The deal came during two-days of talks between top US and North Korean negotiators in the Swiss city of Geneva.

“North Korea will provide a full declaration of all their nuclear programmes and will disable their nuclear programmes by the end of 2007,” said US Assistant Secretary of State Christopher Hill on Sunday.

Hill thanked Switzerland for providing the setting for the negotiations – a venue reportedly proposed by the Pyongyang government.

The Swiss foreign ministry welcomed the announcement.

“The declarations of US negotiator Hill are reasons for optimism,” foreign ministry spokesman Lars Knuchel told swissinfo.

He added that Switzerland was dedicated to promote efforts of non-proliferation of nuclear weapons and welcomed moves to find a solution through diplomatic channels.

North Korea’s top nuclear envoy Kim Kye-gwan later said separately his delegation was pleased with the outcome of the talks.

“We showed clear willingness to declare and dismantle all nuclear facilities,” he said.

Improve relations

Hill said the meetings had been “very good and very substantive” and would help improve chances of a successful six-nation meeting later this month in China with Japan, Russia and South Korea.

The talks are aimed at ending the North’s nuclear weapons programme and improving relations between North Korea and other countries.

Hill said Sunday’s agreement included uranium enrichment programmes, which Washington fears could be used to make nuclear weapons.

However, he declined to say whether the disablement would include more than the plutonium-producing nuclear reactor in Yongbyon, which North Korea shut down in July.

“We have to work out some of the details on that,” Hill told reporters. “We will have a declaration in time to disable what needs to be disabled.”

Flurry

The meeting in Geneva was part of a flurry of “working group” sessions called for in February’s six-nation accord in which North Korea agreed to disable its plutonium-producing nuclear reactor and declare and eventually dismantle all its nuclear activities.

In exchange, the economically struggling North will receive oil and other aid. The US, as part of the agreement, promised to begin the process of removing the country from the terrorism list and work toward full diplomatic relations.

North Korea has already received 50,000 tons of heavy fuel oil from Seoul in return for the shutdown of its Yongbyon reactor in July.

The country will eventually get further energy or other aid equivalent to 950,000 tons of heavy fuel oil in return for irreversibly disabling the reactor and ending all its nuclear programmes, but has yet to set a date by when it will disable its nuclear facilities.

Years of tension and deadlock over North Korea’s nuclear programmes – which peaked with the country’s nuclear test last October – have started to ease in recent months as the talks have made progress.

swissinfo with agencies

The Nuclear Non-Proliferation Treaty (NPT) aimed at limting the spread of nuclear weapons opened for signature in 1968 and cam into force in 1970. But it does not ban the use of nuclear power for peaceful means.

There are currently 189 states party to the treaty, making it the most universal international agreement.
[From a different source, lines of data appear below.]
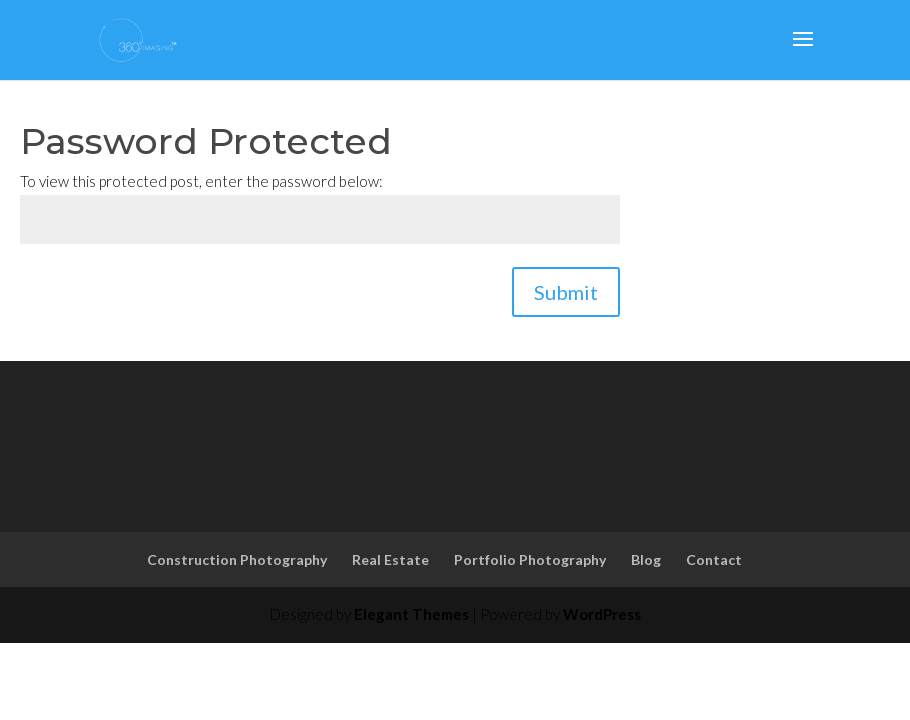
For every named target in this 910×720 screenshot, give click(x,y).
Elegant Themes (411, 614)
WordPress (602, 614)
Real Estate (390, 559)
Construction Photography (237, 559)
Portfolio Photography (530, 559)
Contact (714, 559)
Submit (566, 292)
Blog (646, 559)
Among the nuclear power are UN Security Council members US, Britain, Russia, France and China.

India and Paskistan possess and have openly tested nuclear bombs, while Israel has not officially declard its nuclear weapons programme.
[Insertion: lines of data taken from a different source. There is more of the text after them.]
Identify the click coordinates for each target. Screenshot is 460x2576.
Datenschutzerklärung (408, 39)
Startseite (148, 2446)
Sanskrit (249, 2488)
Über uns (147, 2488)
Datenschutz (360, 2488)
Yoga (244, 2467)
North Korea initially ratified the treaty and later withdrew. In October 2006 Pyongyang became the eighth nation to test nuclear weapons triggering an international crisis.

Switzerland signed in 1977.

2002: North Korea expels International Atomic Energy Agency (IAEA) inspectors from its territory.

2003: Pyongyang withdraws from the nuclear non-proliferation treaty (NPT).

2004: Negotiations fail with China, North Korea, South Korea, the US, Japan and Russia.

2006: North Korea carries out a long-range missile test. In response the UN Security Council imposes sanctions.

2006: In October North Korea carries out its first nuclear test, making it the eighth nuclear power.